(Saved entries)
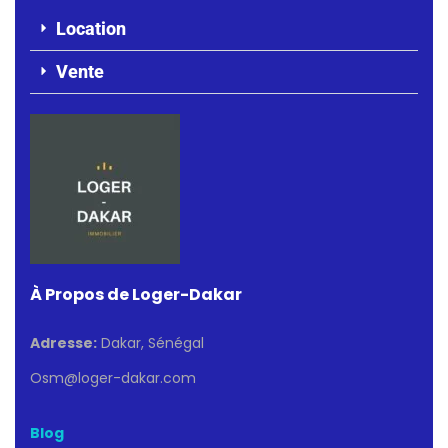
Location
Vente
À Propos de Loger-Dakar
Adresse:
Dakar, Sénégal
Osm@loger-dakar.com
Blog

*EXERCISE:*
Would you return all of the data above word for word, omitting every picture?

*SOLUTION FOR THIS PROBLEM:*
Location
Vente
À Propos de Loger-Dakar
Adresse:
Dakar, Sénégal
Osm@loger-dakar.com
Blog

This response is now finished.